Comment 8 Michael Stahl 2014-01-31 14:20:19 UTC

oops, Marcin not on CC:, please read comment #7 :)

Comment 9 Marcin Miłkowski 2014-02-05 09:57:38 UTC

Well, I don't understand why you're saying that there is no use case for internal codes, as there are numerous things that a grammar checker could check. Note that grammar checkers are not really *grammar* checkers but also typography checkers, style checkers, in general, they are smart proofreading tools. So one could, for example, use a grammar checker to see whether References in a scientific paper are formatted according to a given style guide, but for that, access to general formatting attributes would be required. 

Let me give a real-life example. In Polish, official spelling rules require that names of journals, weeklies, newspapers etc. are written in quotation marks, and many people make a mistake of writing them in italics. Now, we can check whether there are quotation marks but we cannot see whether the title is still in italics. And it's a very mechanical thing we could easily check with LanguageTool if we knew what part is in italics.

Also, we really miss a way to access the info whether a given piece of information is part of the bullet point (we try to work around this but the rule that capitalizes the start of the sentence may give false alarms).

This is why I think d) is the way to go, as we'll need more info to get really nice proofreading.

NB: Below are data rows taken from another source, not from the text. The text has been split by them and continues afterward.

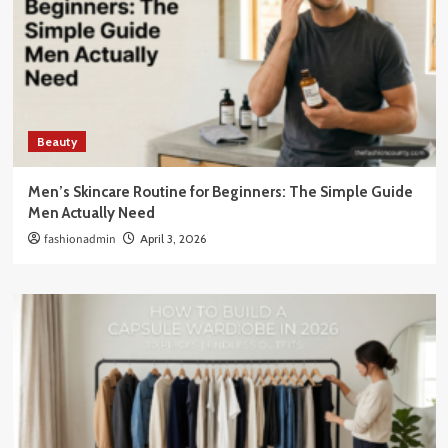
Beauty
Men’s Skincare Routine for Beginners: The Simple Guide
Men Actually Need
fashionadmin
April 3, 2026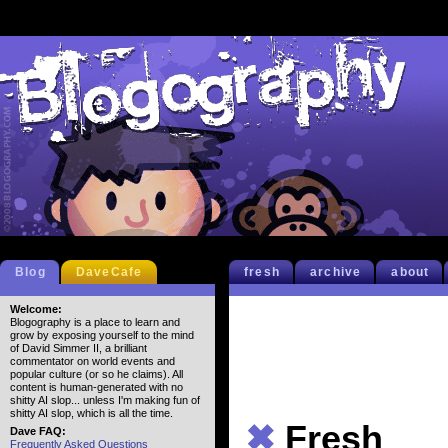
Blog
DaveCafe
fresh
archive
about
Welcome:
Blogography is a place to learn and
grow by exposing yourself to the mind
of David Simmer II, a brilliant
commentator on world events and
popular culture (or so he claims). All
content is human-generated with no
shitty AI slop... unless I'm making fun of
shitty AI slop, which is all the time.
✖
Fresh
Dave FAQ:
Frequently Asked Questions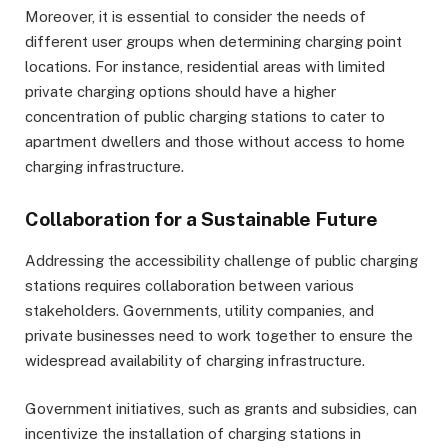
Moreover, it is essential to consider the needs of
different user groups when determining charging point
locations. For instance, residential areas with limited
private charging options should have a higher
concentration of public charging stations to cater to
apartment dwellers and those without access to home
charging infrastructure.
Collaboration for a Sustainable Future
Addressing the accessibility challenge of public charging
stations requires collaboration between various
stakeholders. Governments, utility companies, and
private businesses need to work together to ensure the
widespread availability of charging infrastructure.
Government initiatives, such as grants and subsidies, can
incentivize the installation of charging stations in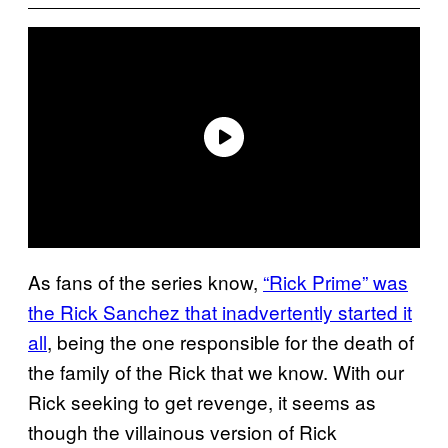
As fans of the series know,
“Rick Prime” was
the Rick Sanchez that inadvertently started it
all
, being the one responsible for the death of
the family of the Rick that we know. With our
Rick seeking to get revenge, it seems as
though the villainous version of Rick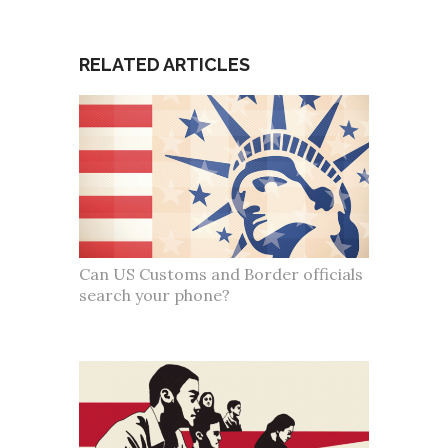
RELATED ARTICLES
Can US Customs and Border officials
search your phone?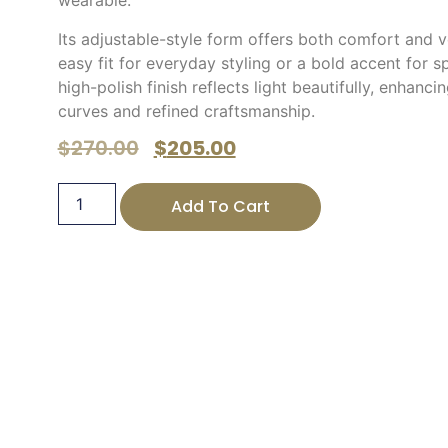
wearable.
Its adjustable-style form offers both comfort and ve
easy fit for everyday styling or a bold accent for s
high-polish finish reflects light beautifully, enhanci
curves and refined craftsmanship.
$
270.00
$
205.00
Add To Cart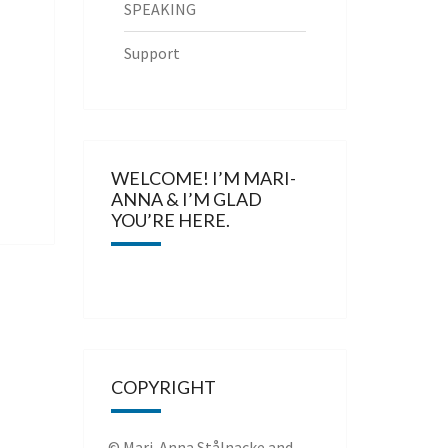
SPEAKING
Support
WELCOME! I’M MARI-
ANNA & I’M GLAD
YOU’RE HERE.
COPYRIGHT
© Mari-Anna Stålnacke and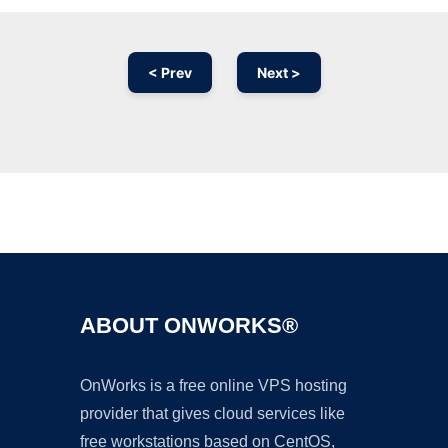
< Prev
Next >
Ad
ABOUT ONWORKS®
OnWorks is a free online VPS hosting
provider that gives cloud services like
free workstations based on CentOS,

Comment 10 Commit Notification 2014-04-08 10:16:36 UTC

Michael Stahl committed a patch related to this issue.
It has been pushed to "master":

http://cgit.freedesktop.org/libreoffice/core/commit/?id=d477ff4a81ecba8a77ead5ff1a33d3e3ceed622e

fdo#69416: make footnote positions available to XProofreader



The patch should be included in the daily builds available at
http://dev-builds.libreoffice.org/daily/ in the next 24-48 hours. More
information about daily builds can be found at:
http://wiki.documentfoundation.org/Testing_Daily_Builds
Affected users are encouraged to test the fix and report feedback.

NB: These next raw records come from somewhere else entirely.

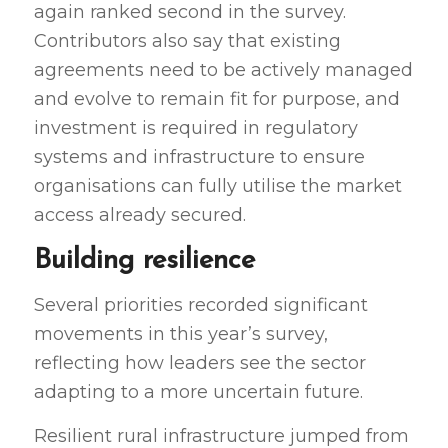
again ranked second in the survey.
Contributors also say that existing
agreements need to be actively managed
and evolve to remain fit for purpose, and
investment is required in regulatory
systems and infrastructure to ensure
organisations can fully utilise the market
access already secured.
Building resilience
Several priorities recorded significant
movements in this year’s survey,
reflecting how leaders see the sector
adapting to a more uncertain future.
Resilient rural infrastructure jumped from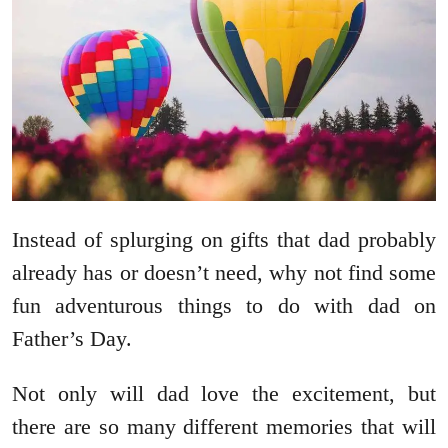
Instead of splurging on gifts that dad probably
already has or doesn’t need, why not find some
fun adventurous things to do with dad on
Father’s Day.
Not only will dad love the excitement, but
there are so many different memories that will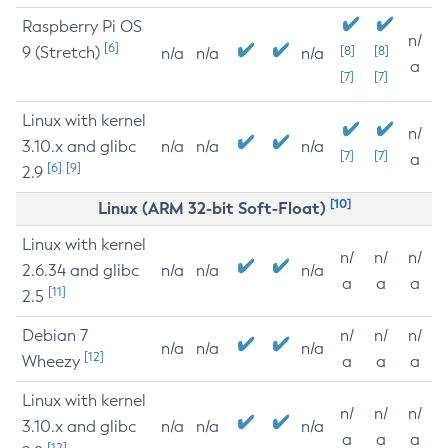
Raspberry Pi OS
n/
[6]
9 (Stretch)
[8]
[8]
n/a
n/a
n/a
a
[7]
[7]
Linux with kernel
n/
3.10.x and glibc
n/a
n/a
n/a
[7]
[7]
a
[6]
[9]
2.9
[10]
Linux (ARM 32-bit Soft-Float)
Linux with kernel
n/
n/
n/
2.6.34 and glibc
n/a
n/a
n/a
a
a
a
[11]
2.5
Debian 7
n/
n/
n/
n/a
n/a
n/a
[12]
Wheezy
a
a
a
Linux with kernel
n/
n/
n/
3.10.x and glibc
n/a
n/a
n/a
a
a
a
[12]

Comment 11 Michael Stahl 2014-04-08 10:38:17 UTC

since there were no objections, implemented that now,
you get "FootnotePositions" and "FieldPositions"
(since it was trivial to add that too) properties in
the doProofreading() call.

please test this on master builds.
http://dev-builds.libreoffice.org/daily/master/

Comment 12 Daniel Naber 2014-09-19 10:48:46 UTC

Sorry for the late reply. I can confirm this works, it's now part of the latest LanguageTool snapshot (https://languagetool.org/download/snapshots/?C=M;O=D).

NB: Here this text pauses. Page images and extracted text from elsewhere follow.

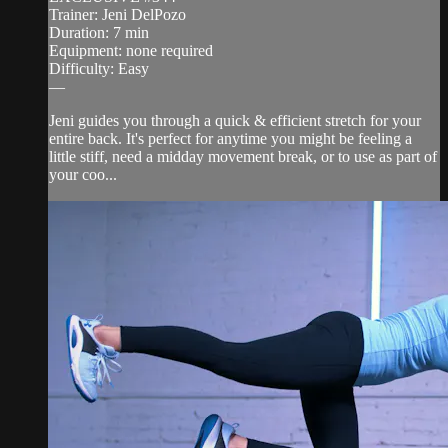
Trainer: Jeni DelPozo
Duration: 7 min
Equipment: none required
Difficulty: Easy
—
Jeni guides you through a quick & efficient stretch for your
entire back. It's perfect for anytime you might be feeling a
little stiff, need a midday movement break, or to use as part of
your coo...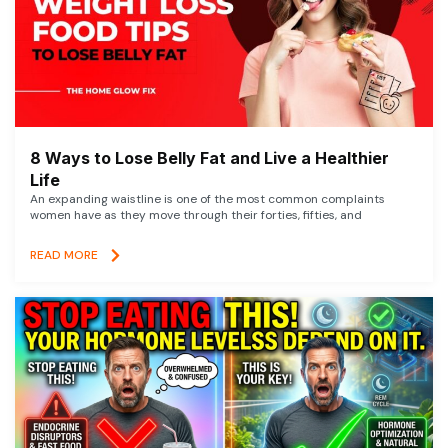
8 Ways to Lose Belly Fat and Live a Healthier
Life
An expanding waistline is one of the most common complaints
women have as they move through their forties, fifties, and
READ MORE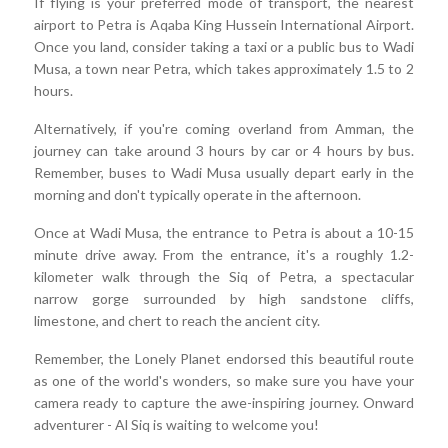
If flying is your preferred mode of transport, the nearest
airport to Petra is Aqaba King Hussein International Airport.
Once you land, consider taking a taxi or a public bus to Wadi
Musa, a town near Petra, which takes approximately 1.5 to 2
hours.
Alternatively, if you're coming overland from Amman, the
journey can take around 3 hours by car or 4 hours by bus.
Remember, buses to Wadi Musa usually depart early in the
morning and don't typically operate in the afternoon.
Once at Wadi Musa, the entrance to Petra is about a 10-15
minute drive away. From the entrance, it's a roughly 1.2-
kilometer walk through the Siq of Petra, a spectacular
narrow gorge surrounded by high sandstone cliffs,
limestone, and chert to reach the ancient city.
Remember, the Lonely Planet endorsed this beautiful route
as one of the world's wonders, so make sure you have your
camera ready to capture the awe-inspiring journey. Onward
adventurer - Al Siq is waiting to welcome you!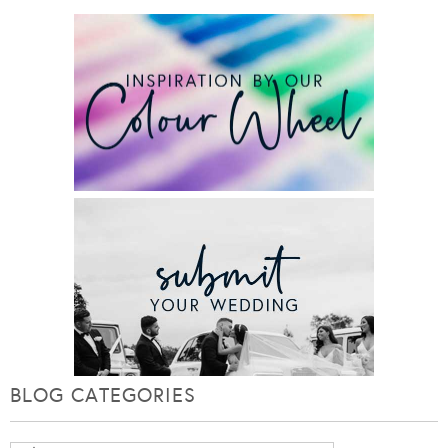
BLOG CATEGORIES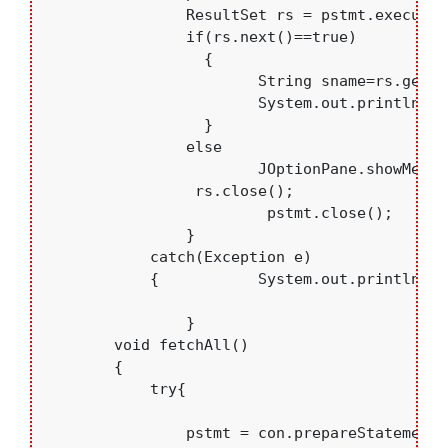
	    	ResultSet rs = pstmt.executeQuery();

	    	if(rs.next()==true)

	    	  {

	     		String sname=rs.getString("sname");

	     		System.out.println(sname);

	    	  }

	    	else

	    		JOptionPane.showMessageDialog(null, "Sorrryyyyyy");

	         rs.close();

			 pstmt.close();

		}

	    catch(Exception e)

	    {   	System.out.println(e.toString());	    }

		}

	void fetchAll()

	{ 

	    try{

	    	pstmt = con.prepareStatement("Select * from students");
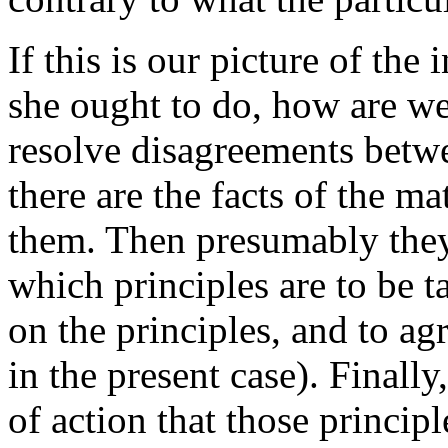
If this is our picture of the
she ought to do, how are we
resolve disagreements betw
there are the facts of the m
them. Then presumably they 
which principles are to be ta
on the principles, and to agr
in the present case). Finall
of action that those princip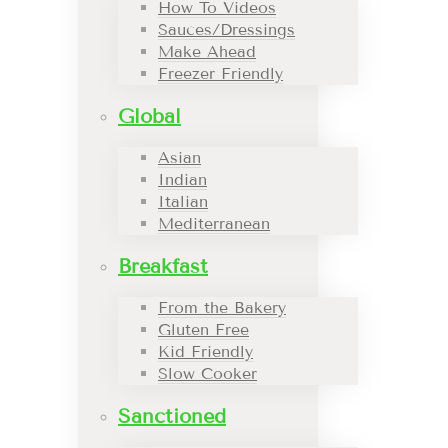
How To Videos
Sauces/Dressings
Make Ahead
Freezer Friendly
Global
Asian
Indian
Italian
Mediterranean
Breakfast
From the Bakery
Gluten Free
Kid Friendly
Slow Cooker
Sanctioned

Comment 13 Commit Notification 2018-03-14 14:27:10 UTC

László Németh committed a patch related to this issue.
It has been pushed to "master":

http://cgit.freedesktop.org/libreoffice/core/commit/?id=aab440c768b64b9d2ffa72223b6d843a84c2d061

tdf#69416 don't remove field content in proofreading,

It will be available in 6.1.0.

The patch should be included in the daily builds available at
http://dev-builds.libreoffice.org/daily/ in the next 24-48 hours. More
information about daily builds can be found at:
http://wiki.documentfoundation.org/Testing_Daily_Builds

Affected users are encouraged to test the fix and report feedback.